I call the first stance sociological relativism, not to be confused with beliefs being true relative to cultures or individuals. Rather, the communicator firmly believes that they have an objectively true belief that should be universally accepted, but their communication fails to present it as having a truth-value. As such, the belief cannot be critiqued, refuted, or analyzed against other beliefs. Some warning signs include stating a belief as coming from a particular perspective (“as a white man”) and inserting excessive doubt into the conversation as a hedge (“who can know for sure”).
The danger is that we no longer have a “competition of ideas” in the words of Arthur Brooks, but rather, a paradox of trying to keep both objective truth and an acceptance of mutually exclusive beliefs.
The second response is dogmatic certainty. Epistemology views justification as the support for holding a belief. I am justified in writing about the weather outside of my coffee shop but not in my belief that it is raining in Arizona. It is likely that we all have beliefs that are absolutely justified and true: 2+2=4. Other beliefs have varying levels of justification and few reach that level of certainty, as in the cases of public policy, the nature of the universe, or the existence of God.
When we present these beliefs as unquestionable, we again hinder a collective development of truth. Over-inflated justification presents our beliefs as not simply justified but certain, seeing respectful questions as brutal attacks against character. We damage discourse by wielding our beliefs as weapons in our war against people, forgetting the words of St. Paul to the Ephesians. We fail to recognize that we are all fallible humans and may be unable to come to full knowledge independent of others. I have some strong understandings about the nature of the Christian faith, but the way I communicate them should welcome a healthy approach to the pursuit of truth.

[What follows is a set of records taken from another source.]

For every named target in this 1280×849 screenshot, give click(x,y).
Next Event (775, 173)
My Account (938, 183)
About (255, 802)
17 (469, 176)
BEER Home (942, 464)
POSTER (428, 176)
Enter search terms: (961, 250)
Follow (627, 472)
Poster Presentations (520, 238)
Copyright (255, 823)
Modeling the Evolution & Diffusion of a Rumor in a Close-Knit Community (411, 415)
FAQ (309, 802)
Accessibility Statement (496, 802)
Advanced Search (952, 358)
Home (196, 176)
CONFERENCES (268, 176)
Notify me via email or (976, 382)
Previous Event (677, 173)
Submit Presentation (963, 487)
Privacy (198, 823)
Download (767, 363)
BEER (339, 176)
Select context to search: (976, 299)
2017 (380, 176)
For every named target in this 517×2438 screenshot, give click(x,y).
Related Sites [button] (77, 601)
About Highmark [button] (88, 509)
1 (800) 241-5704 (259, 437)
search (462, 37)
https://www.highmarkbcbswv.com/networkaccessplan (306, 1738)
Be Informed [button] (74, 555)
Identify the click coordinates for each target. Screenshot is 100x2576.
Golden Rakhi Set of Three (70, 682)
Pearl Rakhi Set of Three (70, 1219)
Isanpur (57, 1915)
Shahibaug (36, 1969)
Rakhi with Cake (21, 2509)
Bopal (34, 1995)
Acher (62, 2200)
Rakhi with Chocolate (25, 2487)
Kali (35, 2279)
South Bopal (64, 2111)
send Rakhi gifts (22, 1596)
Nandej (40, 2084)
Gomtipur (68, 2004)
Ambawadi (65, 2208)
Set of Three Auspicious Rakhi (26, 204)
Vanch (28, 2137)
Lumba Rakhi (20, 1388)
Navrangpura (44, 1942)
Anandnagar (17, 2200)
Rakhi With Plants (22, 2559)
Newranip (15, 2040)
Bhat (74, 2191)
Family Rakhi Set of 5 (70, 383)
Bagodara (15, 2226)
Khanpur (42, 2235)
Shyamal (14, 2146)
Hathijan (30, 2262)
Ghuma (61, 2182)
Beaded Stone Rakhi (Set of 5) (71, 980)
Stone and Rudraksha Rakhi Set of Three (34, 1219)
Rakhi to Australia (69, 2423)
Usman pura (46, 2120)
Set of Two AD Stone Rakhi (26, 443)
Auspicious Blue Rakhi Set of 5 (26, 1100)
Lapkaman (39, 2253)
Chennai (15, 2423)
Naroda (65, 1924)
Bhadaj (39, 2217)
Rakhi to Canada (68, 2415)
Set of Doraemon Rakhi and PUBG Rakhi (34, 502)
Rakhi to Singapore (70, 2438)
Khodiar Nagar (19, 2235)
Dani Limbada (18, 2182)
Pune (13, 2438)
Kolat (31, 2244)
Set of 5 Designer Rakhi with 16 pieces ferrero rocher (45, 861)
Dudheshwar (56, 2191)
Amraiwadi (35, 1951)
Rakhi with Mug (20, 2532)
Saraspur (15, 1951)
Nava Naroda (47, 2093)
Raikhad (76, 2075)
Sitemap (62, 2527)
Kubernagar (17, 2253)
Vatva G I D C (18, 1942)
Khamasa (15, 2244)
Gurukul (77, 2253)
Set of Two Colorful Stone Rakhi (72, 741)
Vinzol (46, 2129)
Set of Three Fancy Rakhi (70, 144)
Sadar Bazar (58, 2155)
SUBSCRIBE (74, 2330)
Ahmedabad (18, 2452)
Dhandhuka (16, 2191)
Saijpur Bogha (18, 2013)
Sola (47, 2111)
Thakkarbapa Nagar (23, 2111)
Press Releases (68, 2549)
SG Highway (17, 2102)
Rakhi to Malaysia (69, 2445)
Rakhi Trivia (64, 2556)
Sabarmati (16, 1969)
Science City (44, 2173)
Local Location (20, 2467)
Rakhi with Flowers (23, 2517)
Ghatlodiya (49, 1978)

So, is there a solution? Yes, we must cultivate the virtue of epistemic confidence.
Confidence is the virtue of asserting our own belief as the closest thing we know to be true while welcoming disagreement. We actively engage in this duel of ideas with well-developed beliefs, but confidence also requires humility. This is not to be confused with being wishy-washy or submissive. Instead, we are humble enough to recognize that we might be wrong, that others have something to contribute, and that we all have the right to engage in open, constructive dialogue. This humility grants strength to our confidence. Once we recognize our own humanness, we can then assert that what we believe is the closest we have come to an accurate understanding of truth and excitedly share it.
This confidence rests in the tension between clinging to our honest ignorance and skepticism as long as possible and still holding our beliefs loosely. We do not ditch the beliefs we have formed over our lives with changes in the wind, nor do we refuse to reconsider when presented with significant support to the contrary. We stick to our beliefs until our minds have reached the tipping point of being either sufficiently changed or reinforced, and we should expect the same from others in our discourse with them.
Rather than hiding our beliefs or using them as weapons, we open our theories to critique, to discussion, and to study; and we reciprocate in our interaction with others’ beliefs. This is done in a constructive discussion, understanding both our human limitations and the principle of objective truth.
The confident man or woman realizes that there is no winner or loser in a debate and that there are also no participation trophies awarded. Instead, we all “win” when the truth is found.
We need the great minds of this generation to find answers to life’s big questions, but we need to engage in that pursuit with mindfulness and grace. The battle for our society is won or lost in the way we communicate.